Thank you, I was able to fully solve it! That was a brilliant substitution, and now it seems almost obvious after the fact. But what thought process do I need to adopt to do smart substitutions like that in the future?

It's not hard to remember, because $s$ is the distance, which Griffiths denotes as the squiggly "r".

 

[Electrowonder]

It's not hard to remember, because $s$ is the distance, which Griffiths denotes as the squiggly "r".

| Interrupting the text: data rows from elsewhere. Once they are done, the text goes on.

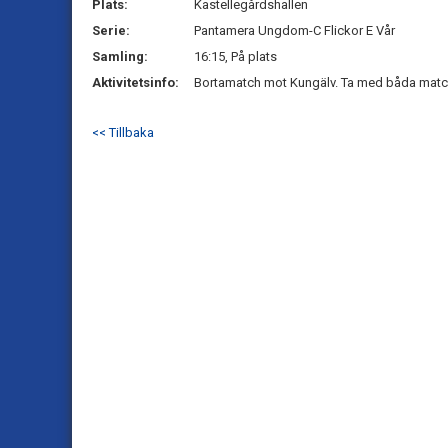
Plats:
Kastellegårdshallen
Serie:
Pantamera Ungdom-C Flickor E Vår
Samling:
16:15, På plats
Aktivitetsinfo:
Bortamatch mot Kungälv. Ta med båda matchs
<< Tillbaka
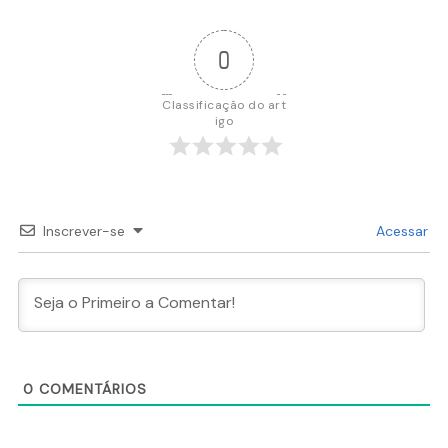
0
Classificação do art
igo
Inscrever-se
Acessar
0
COMENTÁRIOS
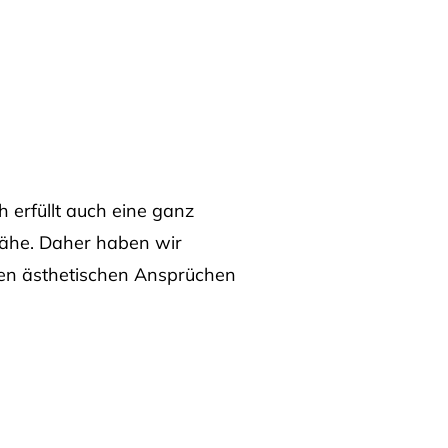
h erfüllt auch eine ganz
tnähe. Daher haben wir
en ästhetischen Ansprüchen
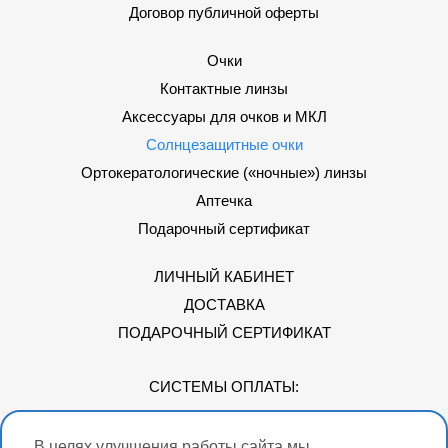
Договор публичной оферты
Очки
Контактные линзы
Аксессуары для очков и МКЛ
Солнцезащитные очки
Ортокератологические («ночные») линзы
Аптечка
Подарочный сертификат
ЛИЧНЫЙ КАБИНЕТ
ДОСТАВКА
ПОДАРОЧНЫЙ СЕРТИФИКАТ
СИСТЕМЫ ОПЛАТЫ:
В целях улучшения работы сайта мы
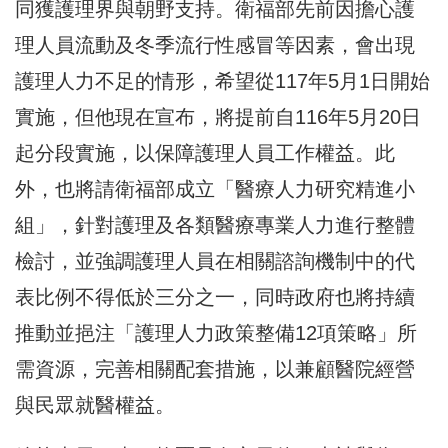
同獲護理界與朝野支持。衛福部先前因擔心護
理人員流動及冬季流行性感冒等因素，會出現
護理人力不足的情形，希望從117年5月1日開始
實施，但他現在宣布，將提前自116年5月20日
起分段實施，以保障護理人員工作權益。此
外，也將請衛福部成立「醫療人力研究精進小
組」，針對護理及各類醫療專業人力進行整體
檢討，並強調護理人員在相關諮詢機制中的代
表比例不得低於三分之一，同時政府也將持續
推動並挹注「護理人力政策整備12項策略」所
需資源，完善相關配套措施，以兼顧醫院經營
與民眾就醫權益。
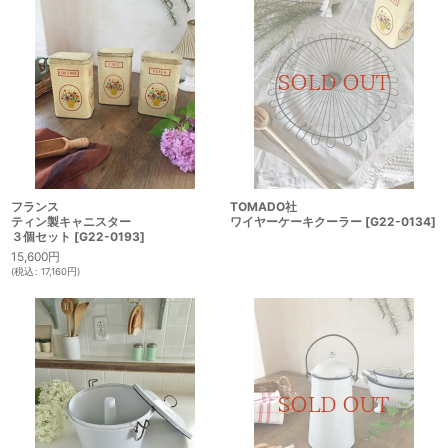
フランス
TOMADO社
ティン製キャニスター
ワイヤーケーキクーラー
[
G22-0134
]
３個セット
[
G22-0193
]
15,600
円
(
税込
:
17,160
円
)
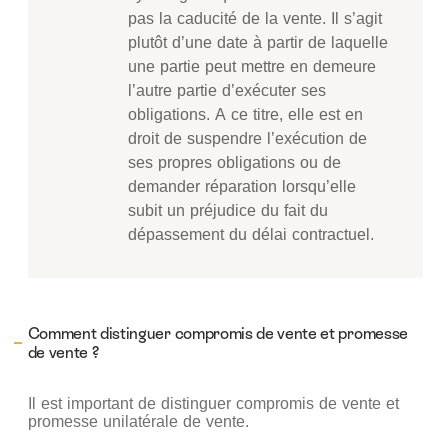
pas la caducité de la vente. Il s’agit
plutôt d’une date à partir de laquelle
une partie peut mettre en demeure
l’autre partie d’exécuter ses
obligations. A ce titre, elle est en
droit de suspendre l’exécution de
ses propres obligations ou de
demander réparation lorsqu’elle
subit un préjudice du fait du
dépassement du délai contractuel.
Comment distinguer compromis de vente et promesse
de vente ?
Il est important de distinguer compromis de vente et
promesse unilatérale de vente.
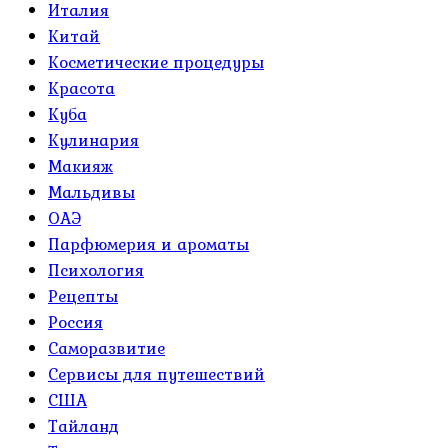
Италия
Китай
Косметические процедуры
Красота
Куба
Кулинария
Макияж
Мальдивы
ОАЭ
Парфюмерия и ароматы
Психология
Рецепты
Россия
Саморазвитие
Сервисы для путешествий
США
Тайланд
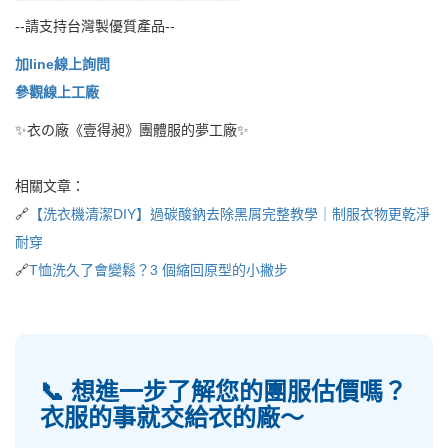
--請支持台灣製優質產品--
加line線上詢問
參觀線上工廠
✨衣の廠《壹得昶》團體服的夢工廠✨
相關文章：
🔗
【洗衣機清潔DIY】過碳酸鈉去除黑屑完整教學｜制服衣物更乾淨
耐穿
🔗
T恤洗久了會變鬆？3 個縮回原型的小撇步
📞 想進一步了解您的團服估價嗎？
衣服的事就交給衣的廠～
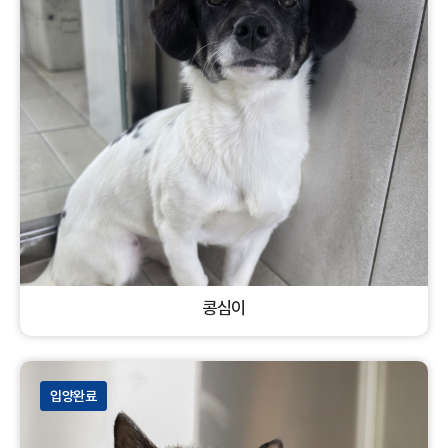
콩심이
혼혈견
암컷
개
입양완료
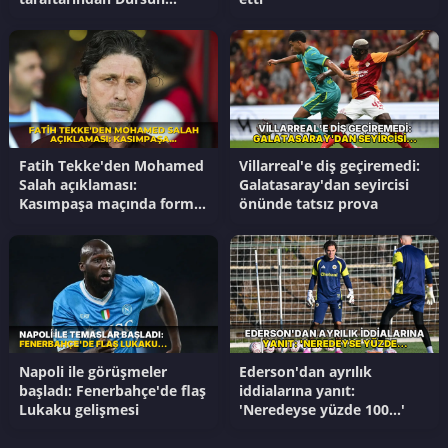
Özbek'e transfer tepkisi
Fatih Tekke'den Mohamed
Villarreal'e diş geçiremedi:
Salah açıklaması:
Galatasaray'dan seyircisi
Kasımpaşa maçında forma
önünde tatsız prova
giyecek mı?
Napoli ile görüşmeler
Ederson'dan ayrılık
başladı: Fenerbahçe'de flaş
iddialarına yanıt:
Lukaku gelişmesi
'Neredeyse yüzde 100...'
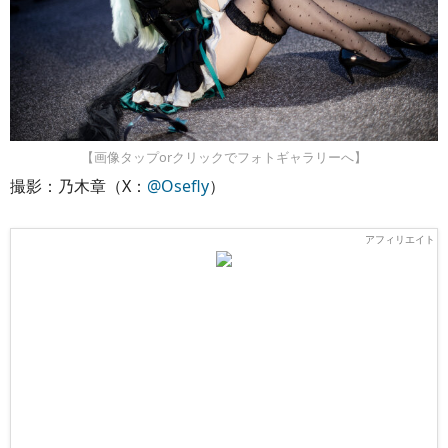
【画像タップorクリックでフォトギャラリーへ】
撮影：乃木章（X：
@Osefly
）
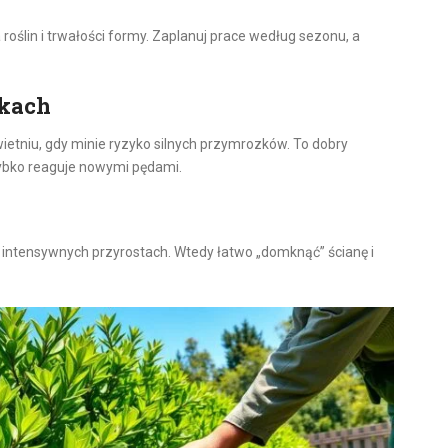
roślin i trwałości formy. Zaplanuj prace według sezonu, a
zkach
etniu, gdy minie ryzyko silnych przymrozków. To dobry
szybko reaguje nowymi pędami.
o intensywnych przyrostach. Wtedy łatwo „domknąć” ścianę i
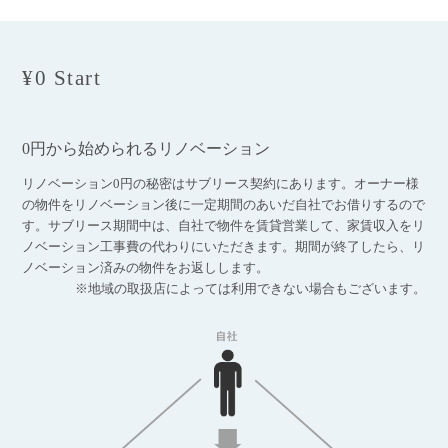
¥0 Start
0円から始められるリノベーション
リノベーション0円の秘密はサブリース契約にあります。オーナー様
の物件をリノベーション後に一定期間のあいだ自社でお借りするので
す。サブリース期間中は、自社で物件を賃貸営業して、家賃収入をリ
ノベーション工事費の代わりにいただきます。期間が終了したら、リ
ノベーション済みの物件をお返しします。
※地域の取扱店によっては利用できない場合もございます。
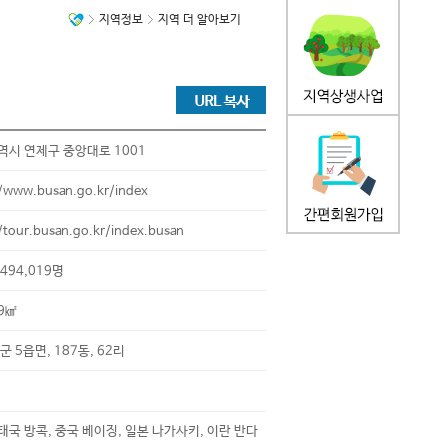
지역정보
지역 더 알아보기
시 연제구 중앙대로 1001
//www.busan.go.kr/index
/tour.busan.go.kr/index.busan
,494,019명
89㎢
1군 5읍면, 187동, 62리
 태국 방콕, 중국 베이징, 일본 나가사키, 이란 반다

Oh that's right, got it, thank you. That should prove helpful for other problems.

 

[Charles Link]

$$\int \frac{z}{(R^2 + z^2 - 2Rzu)^{3/2}} du +\int \frac{-Ru}{(R^2 + z^2 - 2Rzu)^{3/2}} du$$

How would I integrate the second term? I have already done a U substitution, am I allowed to just do another substitution?

The second term becomes $\int -Ru \,(\frac{1}{RZ}) d(R^2+z^2-2RZu)^{-1/2}$.$\\$ You should be able to do this by parts routinely. Remember $\int\limits_{a}^{b} u \, dv=uv|_a^b-\int\limits_{a}^{b} v \, du$.

 

[Electrowonder]

The second term becomes $\int -Ru \,(\frac{1}{RZ}) d(R^2+z^2-2RZu)^{-1/2}$.$\\$ You should be able to do this by parts routinely. Remember $\int\limits_{a}^{b} u \, dv=uv|_a^b-\int\limits_{a}^{b} v \, du$.

I'm not sure what to do with the $\int v du$ term, what is v going to be?

 

[Charles Link]

$v=(R^2+Z^2-2RZu)^{-1/2}$.
The integral $\int v \, du$ is straightforward.

 

[Electrowonder]

$v=(R^2+Z^2-2RZu)^{-1/2}$.
The integral $\int v \, du$ is straightforward.

Oh, I see you meant $d[(R^2 +z^2 -2Rzu)^{-1/2}]$, I was a bit confused with the exponent outside as I haven't done this for 3 years.